Je n'ai pas rencontré le maire parce qu'il ne s'est pas éloigné de la violence, et aujourd'hui il paraît qu'il a même dit, que je suis retiré du tarif, et je dois demander la libération des gens. Nous vivons dans un État doté de Constitutions et de lois, avec des pouvoirs distincts. Qui est interdit et qui est jugé n'est pas la décision du gouvernement mais les organes chargés de l'application des lois. L'appel à les libérer est un appel qui va non seulement à la mauvaise adresse, mais à l'air parce que c'est un processus qui appartient aux organes judiciaires. Le maire Kukes je lui dis non seulement que je n'ai pas reculé, mais je continue juste un processus que nous aurions dû faire avant. C'est vrai, car je me suis excusé, et contrairement à d'autres avant, nous ne nous considérons même pas désarmés”, a dit Rama.
Il s'est de nouveau excusé pour leur manque de communication. Je m'excuse auprès de tous que cette partie fait partie de notre responsabilité.
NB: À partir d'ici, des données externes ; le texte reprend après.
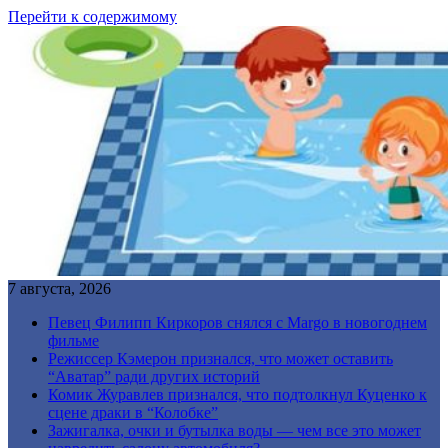
Перейти к содержимому
7 августа, 2026
Певец Филипп Киркоров снялся с Margo в новогоднем
фильме
Режиссер Кэмерон признался, что может оставить
“Аватар” ради других историй
Комик Журавлев признался, что подтолкнул Куценко к
сцене драки в “Колобке”
Зажигалка, очки и бутылка воды — чем все это может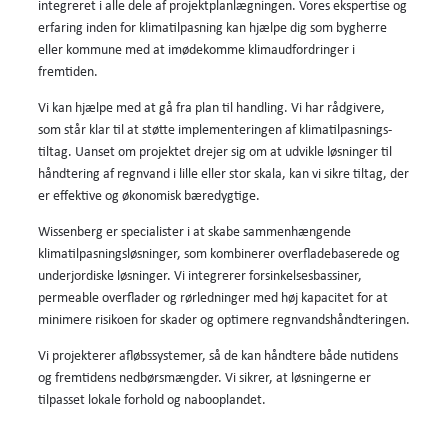
integreret i alle dele af projektplanlægningen. Vores ekspertise og
erfaring inden for klimatilpasning kan hjælpe dig som bygherre
eller kommune med at imødekomme klima­udfordringer i
fremtiden.
Vi kan hjælpe med at gå fra plan til handling. Vi har rådgivere,
som står klar til at støtte implementeringen af klima­tilpasnings­
tiltag. Uanset om projektet drejer sig om at udvikle løsninger til
håndtering af regnvand i lille eller stor skala, kan vi sikre tiltag, der
er effektive og økonomisk bæredygtige.
Wissenberg er specialister i at skabe sammenhængende
klimatilpasnings­løsninger, som kombinerer overfladebaserede og
underjordiske løsninger. Vi integrerer forsinkelsesbassiner,
permeable overflader og rørledninger med høj kapacitet for at
minimere risikoen for skader og optimere regnvands­håndteringen.
Vi projekterer afløbssystemer, så de kan håndtere både nutidens
og fremtidens nedbørsmængder. Vi sikrer, at løsningerne er
tilpasset lokale forhold og nabooplandet.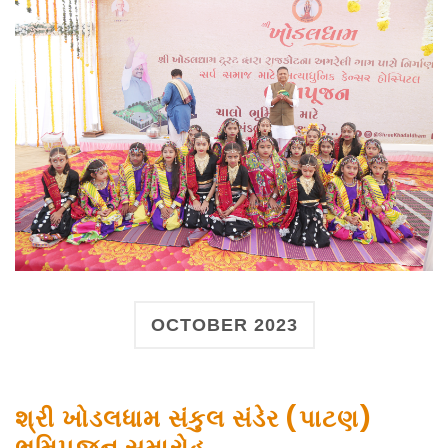
OCTOBER 2023
શ્રી ખોડલધામ સંકુલ સંડેર (પાટણ)
ભૂમિપૂજન સમારોહ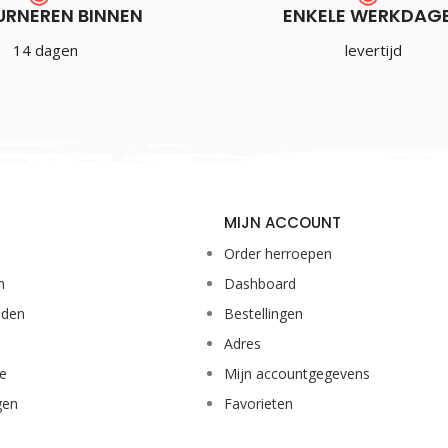
URNEREN BINNEN
ENKELE WERKDAG
14 dagen
levertijd
MIJN ACCOUNT
Order herroepen
n
Dashboard
eden
Bestellingen
Adres
ie
Mijn accountgegevens
gen
Favorieten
Ce n'était pas un manque de communication non plus parce que nous étions indifférents au problème, ni parce que nous ne nous sommes pas concentrés sur les préoccupations, les problèmes, les problèmes en général, ni parce qu'ils ont laissé la chose aller en libre circulation, mais pour une raison, d'une part, que nous n'avons pas correctement apprécié cette phase et, d'autre part, pendant qu'à la fin de février nous avons commencé à travailler sur un point de contrat, c'est-à-dire pour ceux appelés utilisateurs fréquents de la rue, ce qui signifie tous ceux pour qui la route est nécessaire et avec une mobilité élevée. Nous ne voulons pas tomber dans le piège dans lequel nous sommes tombés, malheureusement par la manipulation de cette affaire et les abus qui ont été commis à de nombreuses personnes, avec des mensonges, des calomnies. À ce stade, nous faisons ce travail”, a dit Rama.